I’m referring to this problem:
How can I prove that two lines intersect at a circle??
I decided to graph it on GeoGebra. By accident, I did not draw it correctly. The line $RS$ was not the angle bisector, but still I had the intersecting point $I$ on the circle. Out of curiosity, I decided to rotate the line $RS$ and keep other relative relations, the intersecting point $I$ was always on the circle. I do not know how to solve it. Any suggestion?

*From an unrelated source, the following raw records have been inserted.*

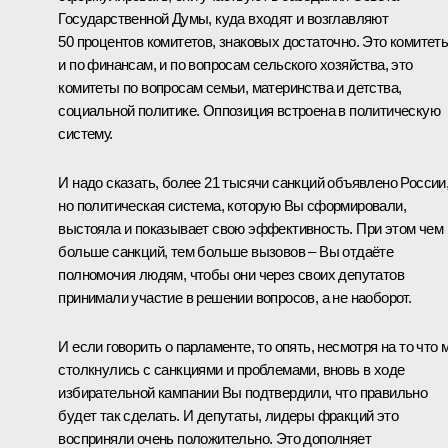
Государственной Думы, куда входят и возглавляют
50 процентов комитетов, знаковых достаточно. Это комитет
и по финансам, и по вопросам сельского хозяйства, это
комитеты по вопросам семьи, материнства и детства,
социальной политике. Оппозиция встроена в политическую
систему.
И надо сказать, более 21 тысячи санкций объявлено России
но политическая система, которую Вы сформировали,
выстояла и показывает свою эффективность. При этом чем
больше санкций, тем больше вызовов – Вы отдаёте
полномочия людям, чтобы они через своих депутатов
принимали участие в решении вопросов, а не наоборот.
И если говорить о парламенте, то опять, несмотря на то что 
столкнулись с санкциями и проблемами, вновь в ходе
избирательной кампании Вы подтвердили, что правильно
будет так сделать. И депутаты, лидеры фракций это
восприняли очень положительно. Это дополняет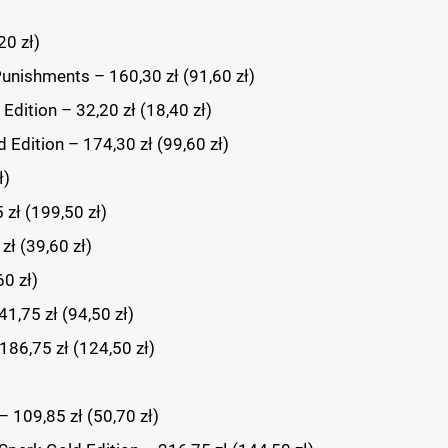
20 zł)
unishments – 160,30 zł (91,60 zł)
Edition – 32,20 zł (18,40 zł)
Edition – 174,30 zł (99,60 zł)
ł)
zł (199,50 zł)
ł (39,60 zł)
60 zł)
1,75 zł (94,50 zł)
6,75 zł (124,50 zł)
– 109,85 zł (50,70 zł)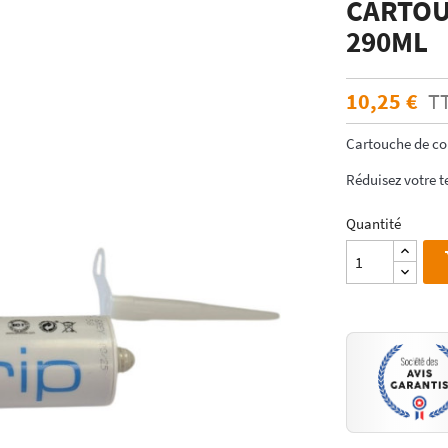
CARTOU
ÉCHANTILLONS
en verre laqué dimension
290ML
Echantillons de miroirs
miroir dimension standard
Echantillons de verre dépoli emaillé et
trempé
10,25 €
T
RES DE POSE POUR
Echantillons de verre emaillé et trempé
E
Cartouche de col
Echantillons de verres dépolis laqués
es pour crédence
Echantillons de verres laqués
Réduisez votre t
Quantité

Here I state the problem in the complete form:
A triangle $ABC$. Its inscribed circle touches the sides $AB, BC, CA$ in points $N, K$ and $M$ respectively. The lines $MN$ and $MK$ intersect any fixed line through $B$ in points $R$ and $S$. $RK$ and $SN$ intersect at the inscribed circle. When the line $RS$ rotates a complete round, the intersecting point $I$ will move around the inscribed circle completely one round.
Now, I have the following attempt to my own question. The idea is from Michael Rozenberg in the original post.
In the picture, the exterior angle $B$ is equal to $2\angle SMR$. So $\angle RBN+\angle SBK=2\angle SMR$. Without loss of generality, we assume that $\angle RBN\leq\angle SBK$.
Draw the circle through $B,N,K$, intersecting $RB$ at $B'$. This circle also passes through $D$ because $D$ is the incenter. $BD$ is the diameter of this circle. $BD$ is the bisector of the angle $\angle ABC$. Hence arc $DN$=arc $DK$. So $\angle DB'B=90^\circ$, $\angle NB'D=\angle KB'D$. We can get $\angle RB'N=\angle SB'K=\angle SMR$.
Hence $R,B',K,M$ lie on a circle. So $\angle B'RK=\angle KMB'$.
Similarly, we can have $S,B',N,M$ lie on a circle and $\angle NSB'=\angle NMB'$.
The exterior angle $\angle SIK=\angle B'SI+\angle B'RI=\angle SMR$, so four points $M,N,I,K$ lie on a circle.
It is almost the complete steps of Michael Rozenberg's answer. I just moved $B$ to $B'$.
So far, I do not see how to show that the trace of $I$ is the complete inscribed circle.